To illustrate how to use hepfile with this example, we imagine a researcher conducting 
a census on a town. Each household in the town has some variable number of people
in it, some variable number of vehicles, and only one residence. The people, vehicles,
and residence all have different data associated with them. How would we record 
these data? Well, to first order, we might decide to record them in multiple spreadsheets or 
multiple .csv files. 

![](docs/images/household_example_spreadsheet_00_smaller.png)
![](docs/images/household_example_spreadsheet_01_smaller.png)
![](docs/images/household_example_spreadsheet_02_smaller.png)

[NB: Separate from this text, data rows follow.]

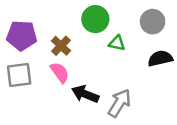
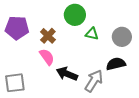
gray circle: (153, 22) -> (122, 37), moved
black semicircle: (160, 58) -> (116, 64), moved
gray square: (19, 75) -> (15, 83), moved

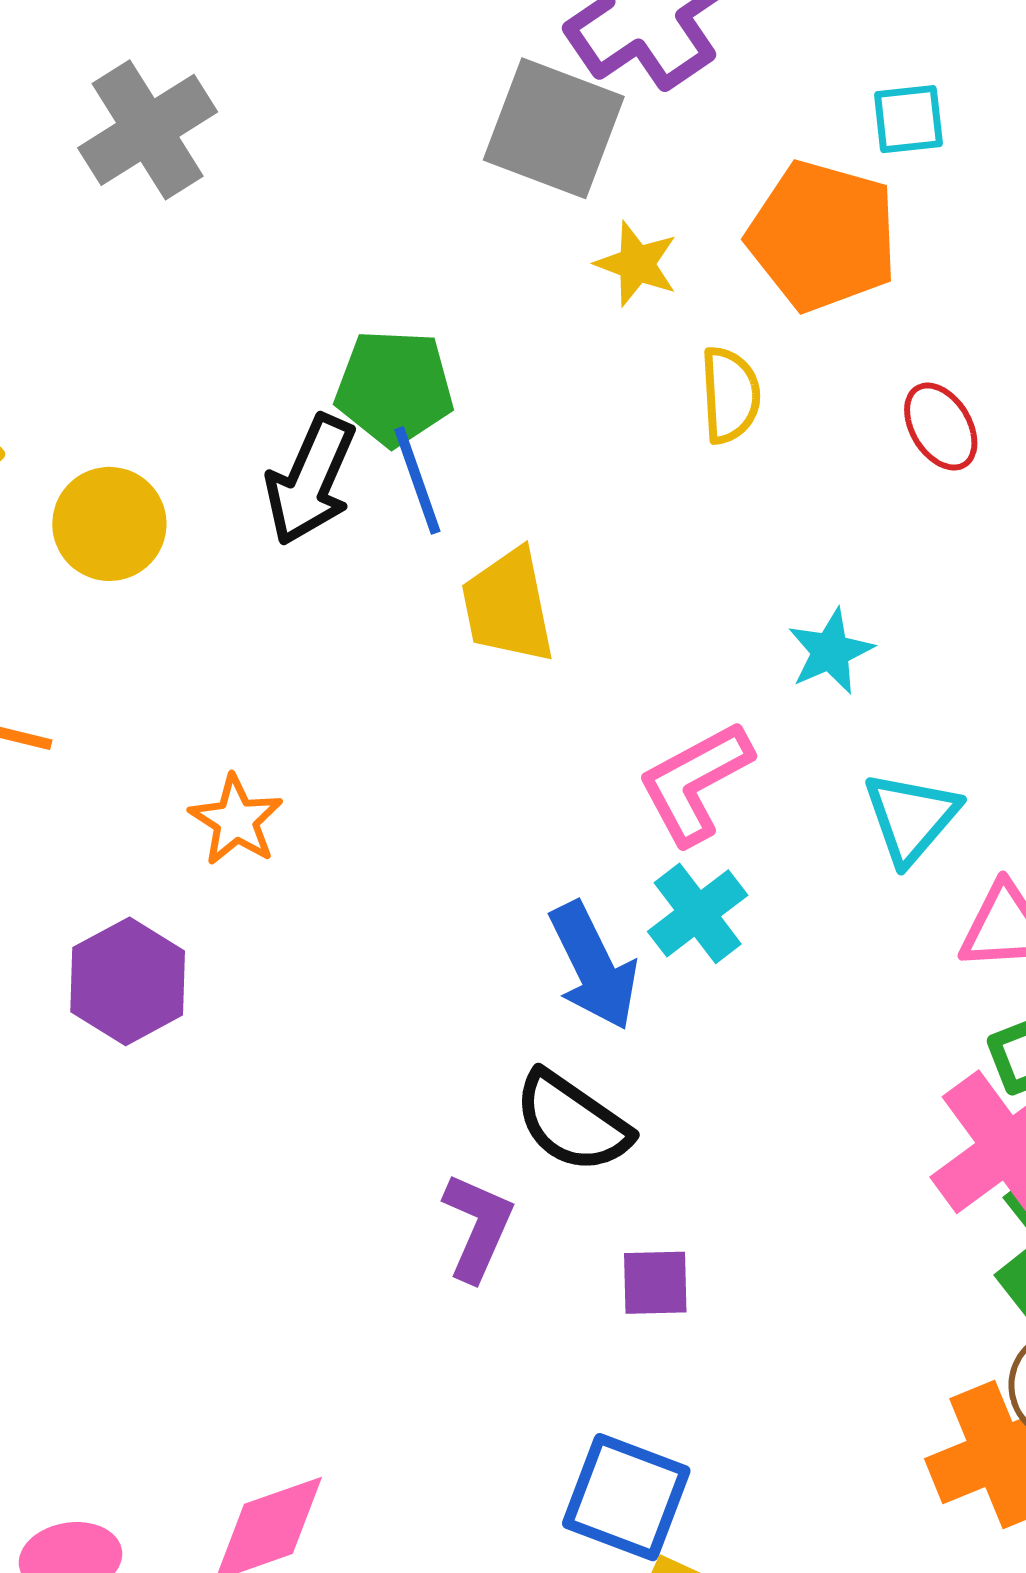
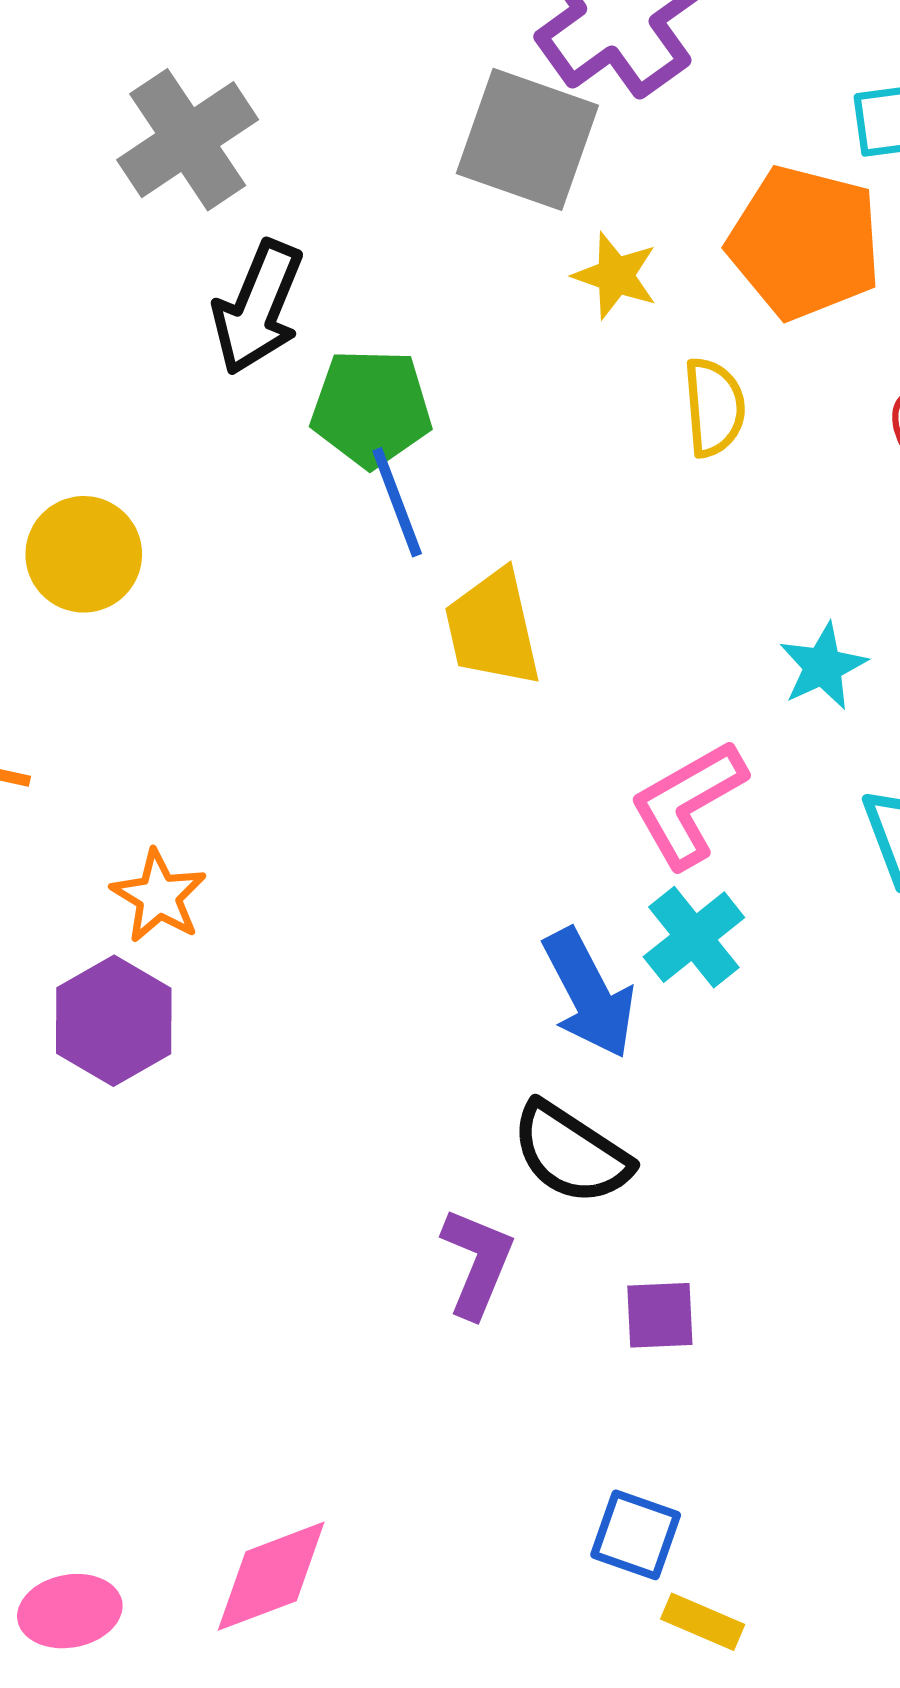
gray cross: (148, 130) -> (188, 140), moved
black arrow: (310, 480) -> (258, 308), moved
orange star: (236, 820) -> (159, 896), moved
blue square: (626, 1497) -> (636, 1535), size x0.7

One could also imagine this data stored in a database with each of the csv files as tables.
But the goal is to keep all of this data in one file, so that it is easier for someone to
do analysis. For example, someone might want to know the average number of people per bedroom,
in the homes. Or the average number of vehicles as a function of combined ages of the household
residents. If we have 3 separate files, this is more difficult to work with. What we want is one
file and a way to extract information, collected by *household*.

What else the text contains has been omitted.